Before the People of God gathered at Saint Peter’s Square for the torchlight march, Benedict XVI’s words echo the somberness of the 2005 Via Crucis Meditations, when he spoke about the «filth» inside the Church. «Fifty years ago – the Pope says – the big Ecumenical Council was inaugurated, and we were convinced that a new Spring for the Church would come about, a new Pentecost, a new strong presence of the liberating Grace of the Gospel. To this day we feel happy, we carry joy in our hearts, but it is, I would say, perhaps a more measured joy, a humble joy.»
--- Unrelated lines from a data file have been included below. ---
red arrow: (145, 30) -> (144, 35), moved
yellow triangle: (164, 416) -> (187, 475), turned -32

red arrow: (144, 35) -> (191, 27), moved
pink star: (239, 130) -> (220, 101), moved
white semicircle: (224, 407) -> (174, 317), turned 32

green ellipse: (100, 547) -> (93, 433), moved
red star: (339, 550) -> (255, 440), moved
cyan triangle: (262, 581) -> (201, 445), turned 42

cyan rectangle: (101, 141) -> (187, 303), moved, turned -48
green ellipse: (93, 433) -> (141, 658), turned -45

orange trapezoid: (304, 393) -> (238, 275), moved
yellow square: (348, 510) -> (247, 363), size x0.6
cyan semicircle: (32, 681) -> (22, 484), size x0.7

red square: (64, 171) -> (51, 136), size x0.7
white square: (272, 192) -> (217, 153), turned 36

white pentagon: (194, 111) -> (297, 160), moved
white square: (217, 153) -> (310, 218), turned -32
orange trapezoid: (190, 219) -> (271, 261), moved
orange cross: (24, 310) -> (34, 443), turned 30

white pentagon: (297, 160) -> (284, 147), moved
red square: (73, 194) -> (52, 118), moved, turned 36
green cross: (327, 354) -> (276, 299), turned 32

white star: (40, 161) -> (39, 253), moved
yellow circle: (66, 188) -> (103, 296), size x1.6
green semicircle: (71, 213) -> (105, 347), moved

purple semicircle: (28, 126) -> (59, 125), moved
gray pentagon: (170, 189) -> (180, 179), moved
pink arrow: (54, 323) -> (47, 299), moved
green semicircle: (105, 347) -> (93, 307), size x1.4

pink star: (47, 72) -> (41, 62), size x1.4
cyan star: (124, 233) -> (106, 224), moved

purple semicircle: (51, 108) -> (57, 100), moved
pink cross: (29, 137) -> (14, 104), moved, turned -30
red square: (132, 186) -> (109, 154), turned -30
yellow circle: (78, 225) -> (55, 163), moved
It is because – the Pope adds – «during these last 50 years we have learned and experienced that original sin exists and manifest itself in personal sins that can even become frameworks of sin. We saw that in the Lord’s field there is always the darnel. We have seen how in Peter’s fishnet there are also bad fishes. We have seen that human frailty is present in the Church as well, that the Church’s boat is sailing against the wind, with storms threatening it. And sometimes we have thought: ‘Where is the Lord? He forgot about us!»
The Pope points out that this is «just part» of what has happened during these years, and he reassures us that «the Lord does not forget about us. Even today, humbly, the Lord is present and warms our hearts, He reveals life, He creates charismata of goodness and charity that shed light on the world and are proof to us of God’s goodness. If Christ is alive, He is here with us today, and we can be happy also today, because his goodness cannot be extinguished, it is strong even today.»
There is a need for Faith in order not to lose the spirit of the Council.